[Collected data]
★ ★ ★ ★ ★ ★ ★

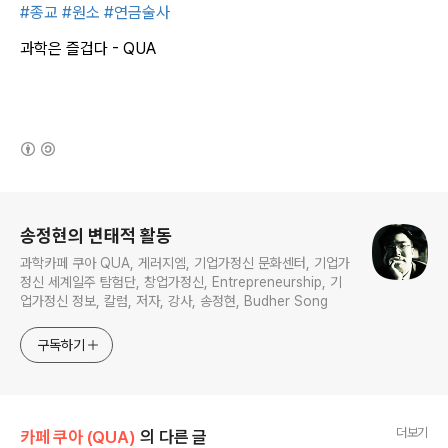
#종교
#원소
#연금술사
과학은 즐겁다 - QUA
(새창열림)
로그 정보
송정현의 변태적 활동
과학카페 쿠아 QUA, 게러지엠, 기업가정신 문화센터, 기업가
정신 세계일주 탐험단, 창업가정신, Entrepreneurship, 기
업가정신 정보, 칼럼, 저자, 강사, 송정현, Budher Song
구독하기
더보기
카페 쿠아 (QUA)
의 다른 글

★ ★ ★ ★ ★ ★ ★

▸ **What you have to do**
Word for word, set down each record shown above, omitting the pictures.

▸ **Task output**
#종교
#원소
#연금술사
과학은 즐겁다 - QUA
(새창열림)
로그 정보
송정현의 변태적 활동
과학카페 쿠아 QUA, 게러지엠, 기업가정신 문화센터, 기업가
정신 세계일주 탐험단, 창업가정신, Entrepreneurship, 기
업가정신 정보, 칼럼, 저자, 강사, 송정현, Budher Song
구독하기
더보기
카페 쿠아 (QUA)
의 다른 글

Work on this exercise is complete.